2. Data protection and GDPR

Introduced in response to the EU’s General Data Protection Regulation (GDPR) legislation, the UAE federal government has announced supplementary policies to bring the UAE up to global standards in data protection.

The first of these policies was passed in September 2019 and regulates data sharing in the healthcare sector. UAE Financial Centres have introduced their own robust regulation on data protection that enshrines best practice worldwide.

What can you do to protect your clients’ data?

In theory, any legislation to restrict or eliminate the unauthorised flow of private data should be a welcome development; it protects your clients’ data from misuse by unauthorised parties. This presumes, of course, that your own data protection regime is robust and fit for purpose.

It therefore helps to initiate your own data protection checklist covering in-house and third-party personnel who may have authorised access.
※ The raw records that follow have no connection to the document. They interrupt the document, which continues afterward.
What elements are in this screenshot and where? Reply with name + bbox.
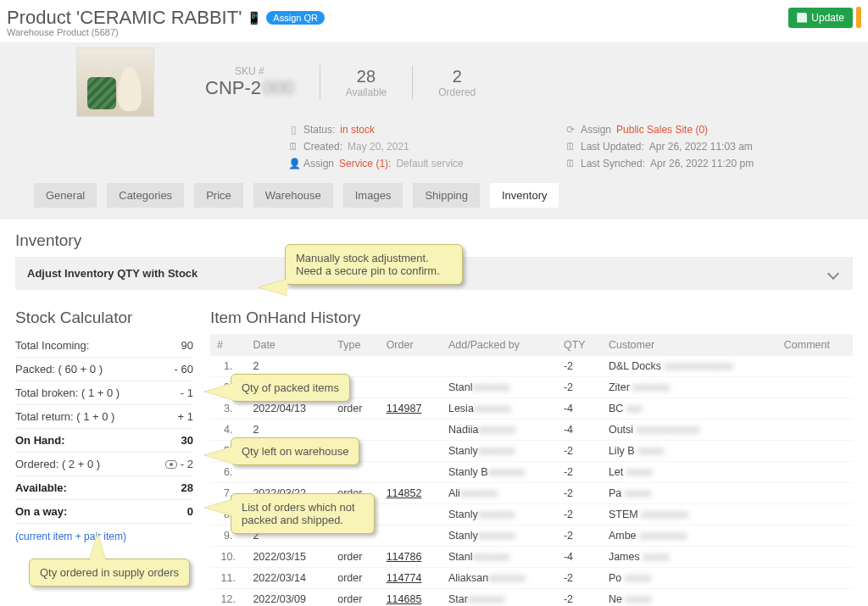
- order-link[interactable]: 114786: [387, 551, 422, 563]
- col-qty[interactable]: QTY: [557, 334, 602, 356]
- tab-shipping[interactable]: Shipping: [413, 183, 480, 208]
- tab-inventory[interactable]: Inventory: [490, 183, 559, 208]
- sku-value: CNP-2: [205, 77, 261, 99]
- phone-icon: 📱: [247, 11, 261, 25]
- table-row[interactable]: 12.2022/03/09order114685Starxxxxxxx-2Ne …: [210, 589, 853, 607]
- status-label: Status:: [303, 124, 335, 136]
- assign-site-label: Assign: [581, 124, 611, 136]
- order-link[interactable]: 114852: [387, 487, 422, 499]
- tooltip-ordered: List of orders which not packed and ship…: [231, 493, 375, 534]
- eye-icon[interactable]: [165, 460, 177, 469]
- ordered-count: 2: [438, 67, 476, 86]
- tab-bar: GeneralCategoriesPriceWarehouseImagesShi…: [8, 178, 559, 216]
- service-link[interactable]: Service (1):: [339, 158, 391, 170]
- calc-row: Total return: ( 1 + 0 )+ 1: [15, 405, 193, 429]
- order-link[interactable]: 114774: [387, 572, 422, 584]
- person-icon: 👤: [288, 158, 298, 170]
- col-order[interactable]: Order: [380, 334, 442, 356]
- tooltip-supply: Qty ordered in supply orders: [29, 559, 190, 587]
- assign-site-link[interactable]: Public Sales Site (0): [616, 124, 708, 136]
- calc-row: Available:28: [15, 476, 193, 500]
- col-[interactable]: #: [210, 334, 246, 356]
- tab-price[interactable]: Price: [194, 183, 243, 208]
- col-date[interactable]: Date: [246, 334, 331, 356]
- calc-row: Total broken: ( 1 + 0 )- 1: [15, 381, 193, 405]
- order-link[interactable]: 114987: [387, 403, 422, 414]
- sku-blurred: 000: [263, 77, 294, 99]
- section-history: Item OnHand History: [210, 309, 853, 334]
- col-type[interactable]: Type: [331, 334, 379, 356]
- tooltip-adjust: Manually stock adjustment. Need a secure…: [285, 244, 463, 285]
- calendar-icon: 🗓: [565, 158, 576, 170]
- updated-value: Apr 26, 2022 11:03 am: [649, 141, 753, 153]
- table-row[interactable]: 11.2022/03/14order114774Aliaksanxxxxxxx-…: [210, 568, 853, 589]
- calendar-icon: 🗓: [565, 141, 576, 153]
- col-addpackedby[interactable]: Add/Packed by: [442, 334, 557, 356]
- save-icon: [797, 13, 807, 23]
- tab-warehouse[interactable]: Warehouse: [253, 183, 333, 208]
- tooltip-packed: Qty of packed items: [231, 374, 350, 402]
- sku-label: SKU #: [205, 65, 294, 77]
- calendar-icon: 🗓: [288, 141, 298, 153]
- chevron-down-icon: [827, 267, 839, 279]
- calc-row: Packed: ( 60 + 0 )- 60: [15, 358, 193, 381]
- update-button[interactable]: Update: [788, 8, 853, 28]
- service-value: Default service: [396, 158, 463, 170]
- tab-images[interactable]: Images: [343, 183, 403, 208]
- status-value: in stock: [340, 124, 375, 136]
- page-title: Product 'CERAMIC RABBIT': [7, 7, 242, 29]
- col-customer[interactable]: Customer: [602, 334, 777, 356]
- tooltip-onhand: Qty left on warehouse: [231, 437, 359, 465]
- available-count: 28: [346, 67, 387, 86]
- col-comment[interactable]: Comment: [777, 334, 853, 356]
- calc-row: Ordered: ( 2 + 0 )- 2: [15, 453, 193, 476]
- update-label: Update: [811, 12, 844, 24]
- breadcrumb: Warehouse Product (5687): [0, 27, 868, 42]
- calc-row: On a way:0: [15, 500, 193, 524]
- available-label: Available: [346, 86, 387, 98]
- box-icon: ▯: [288, 124, 298, 136]
- refresh-icon: ⟳: [565, 124, 576, 136]
- updated-label: Last Updated:: [581, 141, 644, 153]
- synched-label: Last Synched:: [581, 158, 645, 170]
- tab-categories[interactable]: Categories: [107, 183, 184, 208]
- section-stock-calc: Stock Calculator: [15, 309, 193, 334]
- calc-row: Total Incoming:90: [15, 334, 193, 358]
- created-value: May 20, 2021: [348, 141, 409, 153]
- product-image: [76, 47, 154, 117]
- assign-service-label: Assign: [303, 158, 334, 170]
- synched-value: Apr 26, 2022 11:20 pm: [650, 158, 754, 170]
- adjust-label: Adjust Inventory QTY with Stock: [27, 267, 198, 280]
- created-label: Created:: [303, 141, 342, 153]
- tab-general[interactable]: General: [34, 183, 97, 208]
- table-row[interactable]: 10.2022/03/15order114786Stanlxxxxxxx-4Ja…: [210, 547, 853, 568]
- calc-row: On Hand:30: [15, 429, 193, 453]
- assign-qr-button[interactable]: Assign QR: [266, 11, 325, 25]
- order-link[interactable]: 114685: [387, 593, 422, 605]
- side-action[interactable]: [856, 7, 861, 28]
- ordered-label: Ordered: [438, 86, 476, 98]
Start with a privacy impact assessment, so that staff understand the risks, and can make informed decisions accordingly. If you cover access, collection and use of data, you are more likely to avoid the issues that may arise from not having validated compliance with legislation or best practice.

Then moving forward, keep a close eye on any developments from government, to ensure you remain compliant.
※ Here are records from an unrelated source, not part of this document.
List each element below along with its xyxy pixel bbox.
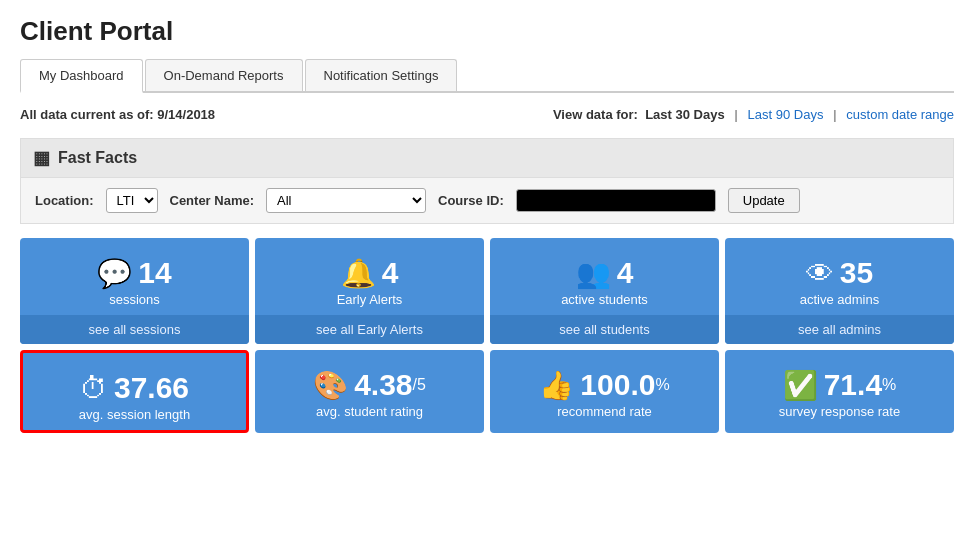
stat-survey-response-rate-top: ✅ 71.4 % survey response rate	[725, 350, 954, 427]
stat-sessions-top: 💬 14 sessions	[20, 238, 249, 315]
survey-response-rate-label: survey response rate	[735, 404, 944, 419]
stat-avg-session-length-top: ⏱ 37.66 avg. session length	[23, 353, 246, 430]
tab-bar: My Dashboard On-Demand Reports Notificat…	[20, 59, 954, 93]
avg-student-rating-icon: 🎨	[313, 369, 348, 402]
filter-bar: Location: LTI Center Name: All Course ID…	[20, 177, 954, 224]
active-students-label: active students	[500, 292, 709, 307]
stat-early-alerts[interactable]: 🔔 4 Early Alerts see all Early Alerts	[255, 238, 484, 344]
recommend-rate-label: recommend rate	[500, 404, 709, 419]
early-alerts-label: Early Alerts	[265, 292, 474, 307]
stat-active-students[interactable]: 👥 4 active students see all students	[490, 238, 719, 344]
active-admins-icon: 👁	[806, 257, 834, 290]
center-name-select[interactable]: All	[266, 188, 426, 213]
stat-avg-student-rating-top: 🎨 4.38 /5 avg. student rating	[255, 350, 484, 427]
stat-active-admins-top: 👁 35 active admins	[725, 238, 954, 315]
active-admins-label: active admins	[735, 292, 944, 307]
data-bar: All data current as of: 9/14/2018 View d…	[20, 107, 954, 122]
fast-facts-header: ▦ Fast Facts	[20, 138, 954, 177]
tab-my-dashboard[interactable]: My Dashboard	[20, 59, 143, 93]
stat-sessions[interactable]: 💬 14 sessions see all sessions	[20, 238, 249, 344]
stat-recommend-rate[interactable]: 👍 100.0 % recommend rate	[490, 350, 719, 433]
location-label: Location:	[35, 193, 94, 208]
active-students-icon: 👥	[576, 257, 611, 290]
avg-session-length-label: avg. session length	[33, 407, 236, 422]
avg-session-length-number: 37.66	[114, 371, 189, 405]
avg-session-length-icon: ⏱	[80, 372, 108, 405]
stat-survey-response-rate[interactable]: ✅ 71.4 % survey response rate	[725, 350, 954, 433]
custom-date-range-link[interactable]: custom date range	[846, 107, 954, 122]
sessions-number: 14	[138, 256, 171, 290]
view-data-options: View data for: Last 30 Days | Last 90 Da…	[553, 107, 954, 122]
location-select[interactable]: LTI	[106, 188, 158, 213]
survey-response-rate-icon: ✅	[783, 369, 818, 402]
recommend-rate-unit: %	[655, 376, 669, 394]
active-admins-link[interactable]: see all admins	[725, 315, 954, 344]
stats-row-2: ⏱ 37.66 avg. session length 🎨 4.38 /5 av…	[20, 350, 954, 433]
stat-active-students-top: 👥 4 active students	[490, 238, 719, 315]
active-students-link[interactable]: see all students	[490, 315, 719, 344]
page-title: Client Portal	[20, 16, 954, 47]
avg-student-rating-unit: /5	[413, 376, 426, 394]
early-alerts-number: 4	[382, 256, 399, 290]
active-students-number: 4	[617, 256, 634, 290]
stat-recommend-rate-top: 👍 100.0 % recommend rate	[490, 350, 719, 427]
stat-avg-session-length[interactable]: ⏱ 37.66 avg. session length	[20, 350, 249, 433]
update-button[interactable]: Update	[728, 188, 800, 213]
avg-student-rating-number: 4.38	[354, 368, 412, 402]
stat-early-alerts-top: 🔔 4 Early Alerts	[255, 238, 484, 315]
fast-facts-title: Fast Facts	[58, 149, 137, 167]
avg-student-rating-label: avg. student rating	[265, 404, 474, 419]
separator-2: |	[833, 107, 837, 122]
early-alerts-link[interactable]: see all Early Alerts	[255, 315, 484, 344]
early-alerts-icon: 🔔	[341, 257, 376, 290]
tab-notification-settings[interactable]: Notification Settings	[305, 59, 458, 91]
stat-active-admins[interactable]: 👁 35 active admins see all admins	[725, 238, 954, 344]
course-id-label: Course ID:	[438, 193, 504, 208]
center-name-label: Center Name:	[170, 193, 255, 208]
stat-avg-student-rating[interactable]: 🎨 4.38 /5 avg. student rating	[255, 350, 484, 433]
sessions-icon: 💬	[97, 257, 132, 290]
view-data-label: View data for:	[553, 107, 638, 122]
tab-on-demand-reports[interactable]: On-Demand Reports	[145, 59, 303, 91]
active-admins-number: 35	[840, 256, 873, 290]
sessions-label: sessions	[30, 292, 239, 307]
sessions-link[interactable]: see all sessions	[20, 315, 249, 344]
grid-icon: ▦	[33, 147, 50, 169]
survey-response-rate-unit: %	[882, 376, 896, 394]
recommend-rate-icon: 👍	[539, 369, 574, 402]
last-90-days-link[interactable]: Last 90 Days	[748, 107, 824, 122]
data-current-label: All data current as of: 9/14/2018	[20, 107, 215, 122]
stats-row-1: 💬 14 sessions see all sessions 🔔 4 Early…	[20, 238, 954, 344]
course-id-input[interactable]	[516, 189, 716, 212]
last-30-days[interactable]: Last 30 Days	[645, 107, 725, 122]
separator-1: |	[734, 107, 738, 122]
survey-response-rate-number: 71.4	[824, 368, 882, 402]
recommend-rate-number: 100.0	[580, 368, 655, 402]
3. Economic Substance Regulations (ESR)

The UAE introduced ESR in April 2019. Its goal is to ensure that UAE companies maintain a sufficient economic presence in the UAE, a prerequisite for removal from the EU’s blacklist of ‘non-cooperative jurisdictions for tax purposes’.

How might Economic Substance affect your clients?
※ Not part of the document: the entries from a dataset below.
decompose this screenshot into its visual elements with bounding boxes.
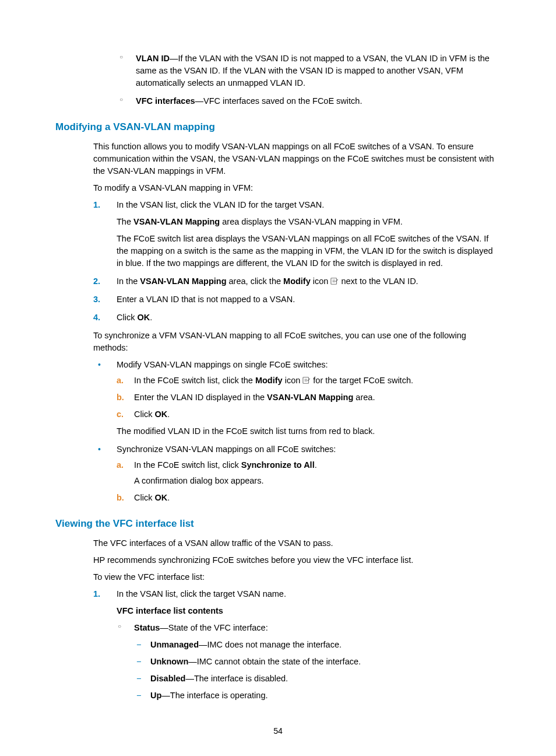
modify-icon xyxy=(330,277,339,285)
states-list: Unmanaged—IMC does not manage the interf… xyxy=(134,639,501,702)
method-all: Synchronize VSAN-VLAN mappings on all FC… xyxy=(93,443,501,504)
step-sub: The FCoE switch list area displays the V… xyxy=(117,233,501,270)
paragraph: HP recommends synchronizing FCoE switche… xyxy=(93,554,501,566)
contents-head: VFC interface list contents xyxy=(117,605,501,617)
sync-methods: Modify VSAN-VLAN mappings on single FCoE… xyxy=(93,359,501,504)
substep-a: a. In the FCoE switch list, click Synchr… xyxy=(117,459,501,487)
step-marker: 3. xyxy=(93,293,100,306)
text: —VFC interfaces saved on the FCoE switch… xyxy=(195,96,363,106)
paragraph: The VFC interfaces of a VSAN allow traff… xyxy=(93,537,501,550)
step-2: 2. In the VSAN-VLAN Mapping area, click … xyxy=(93,275,501,288)
paragraph: This function allows you to modify VSAN-… xyxy=(93,141,501,177)
substep-note: A confirmation dialog box appears. xyxy=(134,475,501,487)
step-1: 1. In the VSAN list, click the target VS… xyxy=(93,588,501,702)
method-footer: The modified VLAN ID in the FCoE switch … xyxy=(117,425,501,438)
step-sub: The VSAN-VLAN Mapping area displays the … xyxy=(117,216,501,228)
step-3: 3. Enter a VLAN ID that is not mapped to… xyxy=(93,293,501,306)
state-unknown: Unknown—IMC cannot obtain the state of t… xyxy=(134,656,501,668)
substep-a: a. In the FCoE switch list, click the Mo… xyxy=(117,374,501,387)
paragraph: To view the VFC interface list: xyxy=(93,571,501,583)
step-text: In the VSAN list, click the VLAN ID for … xyxy=(117,200,324,209)
state-up: Up—The interface is operating. xyxy=(134,690,501,702)
heading-modifying: Modifying a VSAN-VLAN mapping xyxy=(55,120,501,135)
step-4: 4. Click OK. xyxy=(93,312,501,324)
lead: Modify VSAN-VLAN mappings on single FCoE… xyxy=(117,360,328,369)
lead: Synchronize VSAN-VLAN mappings on all FC… xyxy=(117,444,336,454)
state-disabled: Disabled—The interface is disabled. xyxy=(134,673,501,685)
intro-bullets: VLAN ID—If the VLAN with the VSAN ID is … xyxy=(118,52,501,107)
bullet-vlan-id: VLAN ID—If the VLAN with the VSAN ID is … xyxy=(118,52,501,89)
step-text: Enter a VLAN ID that is not mapped to a … xyxy=(117,295,295,304)
substep-b: b. Enter the VLAN ID displayed in the VS… xyxy=(117,391,501,404)
method-all-steps: a. In the FCoE switch list, click Synchr… xyxy=(117,459,501,504)
term: VLAN ID xyxy=(136,54,170,63)
modify-steps: 1. In the VSAN list, click the VLAN ID f… xyxy=(93,199,501,324)
paragraph: To synchronize a VFM VSAN-VLAN mapping t… xyxy=(93,330,501,354)
substep-b: b. Click OK. xyxy=(117,492,501,504)
bullet-vfc-interfaces: VFC interfaces—VFC interfaces saved on t… xyxy=(118,95,501,107)
heading-viewing: Viewing the VFC interface list xyxy=(55,517,501,531)
text: —If the VLAN with the VSAN ID is not map… xyxy=(136,54,490,88)
page-number: 54 xyxy=(55,725,501,737)
paragraph: To modify a VSAN-VLAN mapping in VFM: xyxy=(93,182,501,194)
view-steps: 1. In the VSAN list, click the target VS… xyxy=(93,588,501,702)
viewing-body: The VFC interfaces of a VSAN allow traff… xyxy=(93,537,501,702)
contents-list: Status—State of the VFC interface: Unman… xyxy=(117,622,501,702)
term: VFC interfaces xyxy=(136,96,195,106)
step-text: In the VSAN list, click the target VSAN … xyxy=(117,589,286,598)
step-marker: 1. xyxy=(93,199,100,211)
step-marker: 4. xyxy=(93,312,100,324)
substep-c: c. Click OK. xyxy=(117,408,501,421)
modify-icon xyxy=(302,376,311,384)
step-marker: 1. xyxy=(93,588,100,600)
state-unmanaged: Unmanaged—IMC does not manage the interf… xyxy=(134,639,501,651)
step-1: 1. In the VSAN list, click the VLAN ID f… xyxy=(93,199,501,270)
step-marker: 2. xyxy=(93,275,100,288)
modifying-body: This function allows you to modify VSAN-… xyxy=(93,141,501,504)
page-content: VLAN ID—If the VLAN with the VSAN ID is … xyxy=(0,0,556,756)
method-single-steps: a. In the FCoE switch list, click the Mo… xyxy=(117,374,501,421)
status-item: Status—State of the VFC interface: Unman… xyxy=(117,622,501,702)
method-single: Modify VSAN-VLAN mappings on single FCoE… xyxy=(93,359,501,438)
If an organisation comes under the remit of Economic Substance, as of 30 April 2019 it is required to meet five economic substance tests to comply: If it conducts relevant Core Income-Generating

Activity (CIGA) in the UAE, it should be directed and managed in the UAE; it needs to demonstrate an adequate number of full-time employees in the UAE for a particular activity; it must incur adequate operating expenditure in the UAE, and it must be able to prove adequate physical assets in the UAE.

What can you do to protect your clients’ data?

Crucially, UAE free zone entities now have to submit information to each relevant regulatory authority. Within their annual return, your clients must provide details of the organisation’s activity, and if its activities are relevant, provide details such as expenses, income and assets, and make a declaration as to whether the Economic Substance Requirements are met.

You should therefore educate and advise your clients as to how they comply while avoiding oversharing data that is superfluous to compliance.

Finally, if your clients have operations in any of the 12 remaining jurisdictions that the EU deems to be “non-cooperative”, they will need to act on the EU Councils’ so-called defensive measures against those jurisdictions.

4. Cross-border data sharing (ESR)

While interoperability across jurisdictions can bring advantages, it pays to implement robust data protection checklists, given the legal implications of GDPR and other regulations. The Organisation for Economic Cooperation and Development (OECD) reports an increase in the number of worldwide data regulations from approximately 50 in 2,000 to around 250 in 2019.

So create checklists that will safeguard clients’ information in accordance with national and international legislation mandating its protection and sharing.

What can you do to protect your clients’ data, and their clients’ data?

Firstly, make sure you familiarise yourself and your clients with the varying obligations under international law. These might include US federal and state law (including California’s ‘Shine the Light’ privacy law) EU GDPR legislation, and additional EU laws such as the ‘right to be forgotten’.

Next, consider which operating countries may hold jurisdiction over your clients’ accounts; ensure your clients are well informed when it comes to how their own clients’ data is being shared.

Maintaining the in-house skills necessary to assess the quality of data protection in your organisation, as well as your clients’, is crucial to minimising risk.

It’s vital to provide good training to employees and third parties to help them understand their responsibilities and obligations to collect, use, share, store, alter or remove private data with the utmost care.